== PROBLEM TO WORK ON ==
If a record contains a picture, drop the picture and copy everything else exactly.

== TASK INPUTS ==
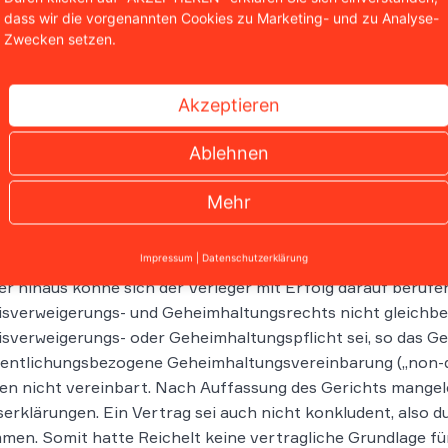
dass wir die vorgenannten Cookies zu Marketing- und zu Analyse-
herweise vor unabhängigen Gerichten führt, sondern auch „
Zwecken setzen.
ielt habe.
ehe das Gericht davon aus, dass die Regionalzeitung die er
Akzeptieren
elt und den Journalisten als Quelle gegenüber Dritten pr
en Arbeitgeber als auch indirekt der Öffentlichkeit ausse
Ablehnen
assung. Die unautorisierte Preisgabe einer Quelle durch d
 Meinungsäußerung gemäß
Artikel 5 Abs. 1 GG
geschützt.
Mehr
e Ver­ein­ba­rung kein Quell
Impressum
|
Datenschutzerklärung
r hinaus könne sich der Verleger mit Erfolg darauf berufe
sverweigerungs- und Geheimhaltungsrechts nicht gleichbe
sverweigerungs- oder Geheimhaltungspflicht sei, so das Ger
fentlichungsbezogene Geheimhaltungsvereinbarung („non-d
en nicht vereinbart. Nach Auffassung des Gerichts mangel
serklärungen. Ein Vertrag sei auch nicht konkludent, also d
en. Somit hatte Reichelt keine vertragliche Grundlage fü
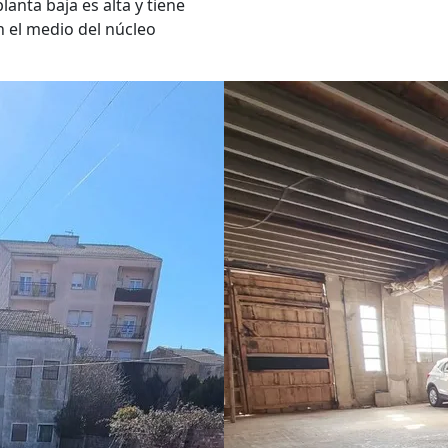
anta baja es alta y tiene
n el medio del núcleo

== ANSWER TO THIS EXERCISE ==
dass wir die vorgenannten Cookies zu Marketing- und zu Analyse-
herweise vor unabhängigen Gerichten führt, sondern auch „
Zwecken setzen.
ielt habe.
ehe das Gericht davon aus, dass die Regionalzeitung die er
Akzeptieren
elt und den Journalisten als Quelle gegenüber Dritten pr
en Arbeitgeber als auch indirekt der Öffentlichkeit ausse
Ablehnen
assung. Die unautorisierte Preisgabe einer Quelle durch d
 Meinungsäußerung gemäß
Artikel 5 Abs. 1 GG
geschützt.
Mehr
e Ver­ein­ba­rung kein Quell
Impressum
|
Datenschutzerklärung
r hinaus könne sich der Verleger mit Erfolg darauf berufe
sverweigerungs- und Geheimhaltungsrechts nicht gleichbe
sverweigerungs- oder Geheimhaltungspflicht sei, so das Ger
fentlichungsbezogene Geheimhaltungsvereinbarung („non-d
en nicht vereinbart. Nach Auffassung des Gerichts mangel
serklärungen. Ein Vertrag sei auch nicht konkludent, also d
en. Somit hatte Reichelt keine vertragliche Grundlage fü
anta baja es alta y tiene
n el medio del núcleo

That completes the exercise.